L'histoire :
Paris 1910, au bal Bullier, la fête bat son plein et les jeunes gens s’amusent bien. Le peintre Robert Delaunay et un de ses amis scrutent la foule. A n’en pas douter, son ami Fabian Lloyd (qui deviendra Arthur Cravan) s’est encore assis sur sa palette de couleurs quand il est venu boire un coup à son atelier. Le peintre est agacé : au prix que coûtent ces couleurs ! Le costume entaché, chaussettes dépareillées, le dandy géant fait valser sa cavalière. Au petit matin, quand il rentre chez lui, Fabian Lloyd croise des ouvriers de son immeuble qui partent travailler. Ces derniers le préviennent que la concierge le cherche pour lui réclamer ses loyers impayés. L’ennui, c’est que le fêtard est fauché et qu’il n’envisage pas de travailler pour gagner sa croûte : cela est incompatible avec sa vie de centaure.

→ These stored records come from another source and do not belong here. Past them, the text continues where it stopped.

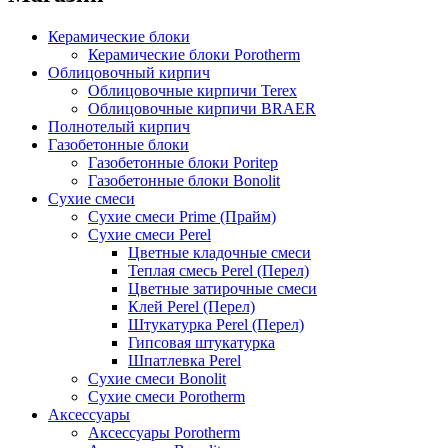
Керамические блоки
Керамические блоки Porotherm
Облицовочный кирпич
Облицовочные кирпичи Terex
Облицовочные кирпичи BRAER
Полнотелый кирпич
Газобетонные блоки
Газобетонные блоки Poritep
Газобетонные блоки Bonolit
Сухие смеси
Сухие смеси Prime (Прайм)
Сухие смеси Perel
Цветные кладочные смеси
Теплая смесь Perel (Перел)
Цветные затирочные смеси
Клей Perel (Перел)
Штукатурка Perel (Перел)
Гипсовая штукатурка
Шпатлевка Perel
Сухие смеси Bonolit
Сухие смеси Porotherm
Аксессуары
Аксессуары Porotherm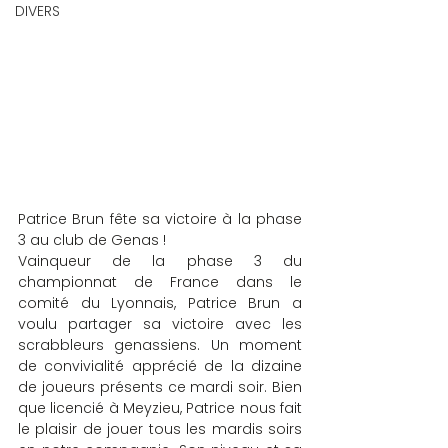
DIVERS
Patrice Brun fête sa victoire à la phase 
3 au club de Genas !
Vainqueur de la phase 3 du 
championnat de France dans le 
comité du Lyonnais, Patrice Brun a 
voulu partager sa victoire avec les 
scrabbleurs genassiens. Un moment 
de convivialité apprécié de la dizaine 
de joueurs présents ce mardi soir. Bien 
que licencié à Meyzieu, Patrice nous fait 
le plaisir de jouer tous les mardis soirs 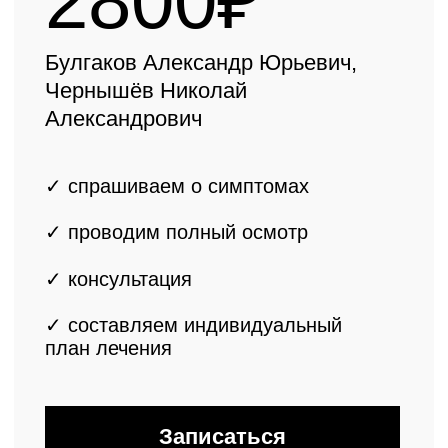
Цены на первичный прием
3200₽
Пасечник Сергей Валерьвич
✓ спрашиваем о симптомах
✓ проводим полный осмотр
✓ консультация
ведущего врача-
ортопеда
✓ составляем
индивидуальный
план лечения
Записаться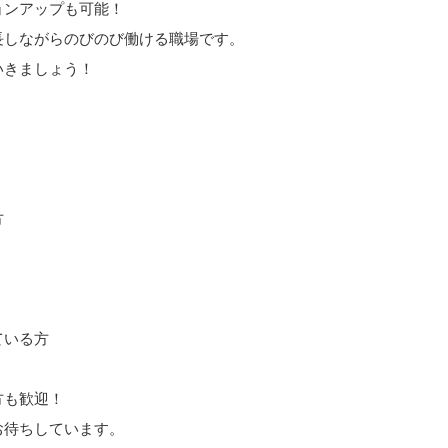
ョンアップも可能！
長しながらのびのび働ける職場です。
いきましょう！
方
ている方
方も歓迎！
お待ちしています。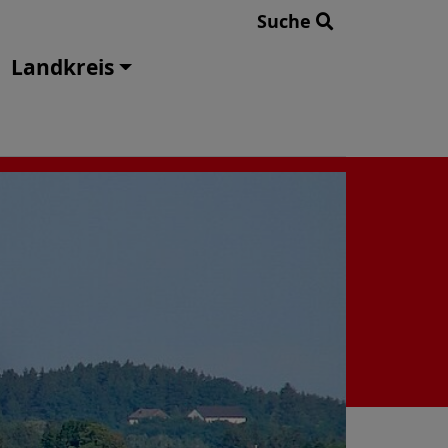
Suche
Landkreis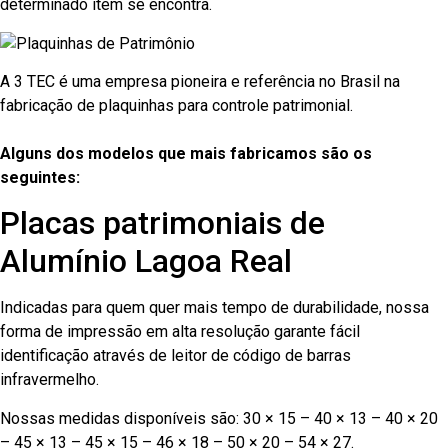
determinado item se encontra.
A 3 TEC é uma empresa pioneira e referência no Brasil na
fabricação de plaquinhas para controle patrimonial.
Alguns dos modelos que mais fabricamos são os
seguintes:
Placas patrimoniais de
Alumínio Lagoa Real
Indicadas para quem quer mais tempo de durabilidade, nossa
forma de impressão em alta resolução garante fácil
identificação através de leitor de código de barras
infravermelho.
Nossas medidas disponíveis são: 30 × 15 – 40 × 13 – 40 × 20
– 45 × 13 – 45 × 15 – 46 × 18 – 50 × 20 – 54 × 27.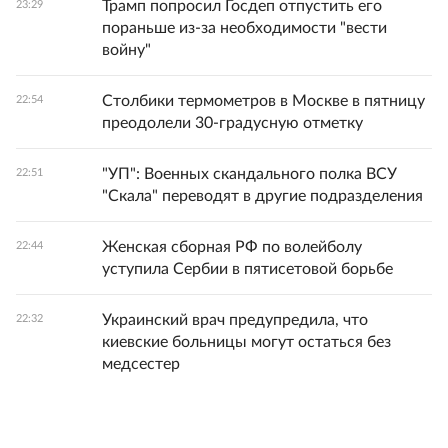
Трамп попросил Госдеп отпустить его
23:29
пораньше из-за необходимости "вести
войну"
Столбики термометров в Москве в пятницу
22:54
преодолели 30-градусную отметку
"УП": Военных скандального полка ВСУ
22:51
"Скала" переводят в другие подразделения
Женская сборная РФ по волейболу
22:44
уступила Сербии в пятисетовой борьбе
Украинский врач предупредила, что
22:32
киевские больницы могут остаться без
медсестер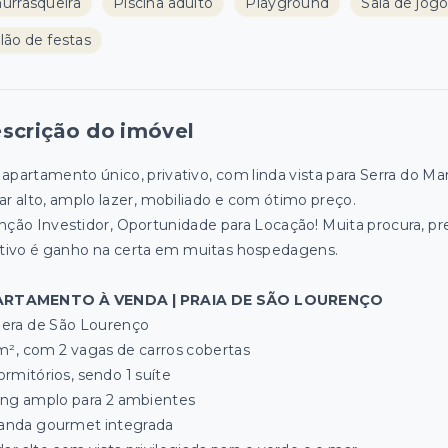
urrasqueira
Piscina adulto
Playground
Sala de jog
lão de festas
scrição do imóvel
apartamento único, privativo, com linda vista para Serra do Mar
ar alto, amplo lazer, mobiliado e com ótimo preço.
nção Investidor, Oportunidade para Locação! Muita procura, pr
ativo é ganho na certa em muitas hospedagens.
ARTAMENTO À VENDA | PRAIA DE SÃO LOURENÇO
iera de São Lourenço
², com 2 vagas de carros cobertas
ormitórios, sendo 1 suíte
ing amplo para 2 ambientes
anda gourmet integrada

Ce qu'on en pense sur la planète BD :
Jack Manini a passé plus de deux années à travailler sur cette biographie de 210 pages consacrée à ce personnage provocateur qu’est Arthur Cravan. Né à la fin du XIX° siècle en Suisse, ce géant de plus de 2m, toujours coiffé d’un chapeau melon, se fera surtout connaître en qualité de poète et de boxeur. Neveu d’Oscar Wilde, comme il aime à le répéter à qui veut l’entendre, il sera l’un des précurseurs du mouvement dadaïste. Jack Manini nous fait découvrir un personnage à l’ego prononcé qui suscite des sentiments ambivalents : il peut apparaître insupportable comme envoûtant. Cet homme a mille facettes et cultive un certain brin de folie : un peu escroc, critique artistique acerbe, déserteur, coureur de jupons, il peut se montrer insaisissable, séducteur, audacieux, fébrile ou imprévisible. Même sa mort à 31 ans restera un mystère. Divisé en 4 parties qui correspondent aux endroits où a vécu Cravan, ce récit est jalonné de ses citations poétiques. Le lecteur pourra également se reporter à un film d’époque que Jack Manini référence dans son ouvrage. La narration est plaisante, car le récit est rythmé par une action permanente et des dialogues bien ciselés. Ayant souvent recours à des gros plans, Jack Manini a optimisé son travail. Son trait est fluide, plaisant, avec des encrages prononcés. Une bien belle manière de découvrir un personnage hors du commun.